Arkadaşlar, Arkadaşlar! El insaf arkadaşlar!..
Birkaç kişinin değil, toplumun %12'sini teşkil eden bir kitlenin onurundan bahsediliyor.
Beni benim gibi yaşanların anlamadığı bir ortamda başkasının anlamasını nasıl bekleyeceğim? Hatta beni benim gibi düşünenlerin temsil etmediği bir ortamda nasıl yaşayacağım?
Aklınızı başınıza devşirin ve lütfedip insaf buyurunuz ki bahsi geçen ilanın hiç bir satırında bir kitle örgütünün hedef kitlesine yardım ya da destek amacı yok. Bunu görmemenin tek bir mantığı vardır; o da bu kumpasın bir parçası olmaktır... Kaldı ki; konuya ilişkin yazı gönder arkadaşların bilcümlesi adı geçen dernek hakkında olumlu bir düşünce sunmuyorlar.
1990'lı yıllarda biz engellilere yönelik kurulan dernek sayısı olağanüstü artış gösterdi. Bu artışın biz engellilere getirdikleri ve götürdüklerini karşılaştıracak olursak; BÖLEN= KOCAMAN SIFIR, BÖLÜNEN= KOCAMAN SIFIR... ELDE KALAN İSE insanların (biz engellilerin) bilinçlendiklerini sanarak (oysa kelimenin tam anlamıyla ahmakça) ismini telaffuz dahi etmek istemediğim yukarıda adı geçen kişi ve onun gibi SÖMÜRGECİLERİN ekmeğine tereyağ sürmekten başka bir şey değildi...
Üzülerek ve siz değerli arkadaşlarımdan utanarak itiraf ediyorum ki ben de Ankara'da böyle bir kumpasın piyonu oldum. yaklaşık 7-8 aylık ahmaklık döneminden sonra çıktım.

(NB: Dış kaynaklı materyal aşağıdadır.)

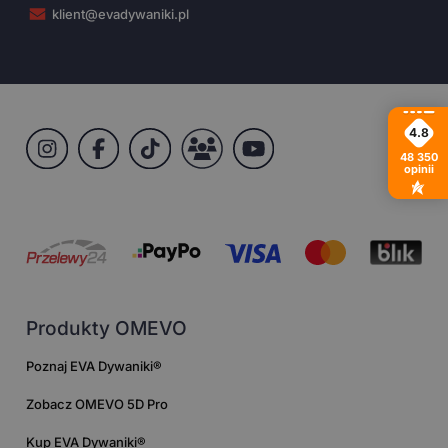
klient@evadywaniki.pl
4.8
48 350
opinii
Produkty OMEVO
Poznaj EVA Dywaniki®
Zobacz OMEVO 5D Pro
Kup EVA Dywaniki®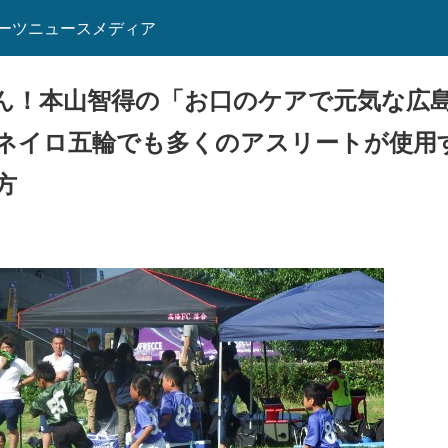
ーツニュースメディア
ん！本山智得の「お口のケアで元気な広
ネイロ五輪でも多くのアスリートが使用
方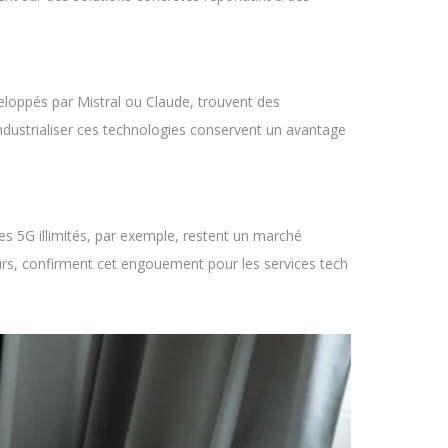
éveloppés par Mistral ou Claude, trouvent des
ndustrialiser ces technologies conservent un avantage
s 5G illimités, par exemple, restent un marché
urs, confirment cet engouement pour les services tech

Gerçi geriye dönüp baktığımda Allah'a şükürler olsun ki başımı öne eğecek bir konuya ismim karışmadı ama; artniyetli birkaç SÖMÜRGECİNİN işlerini kolaylaştırdığım için kendimden ve sizlerden; utanarak özür diliyorum.
Bu ve benzeri SÖMÜRGECİLİKLERE karşı yapılacak her türlü eylemin içerisinde göğsümü kabarta kabarta yer alacağımı beyan ediyor, Bülent kardeşimize; böylesi bir utancı tekrar bize hatırlattığı için huzurunuzda teşekkür ediyorum...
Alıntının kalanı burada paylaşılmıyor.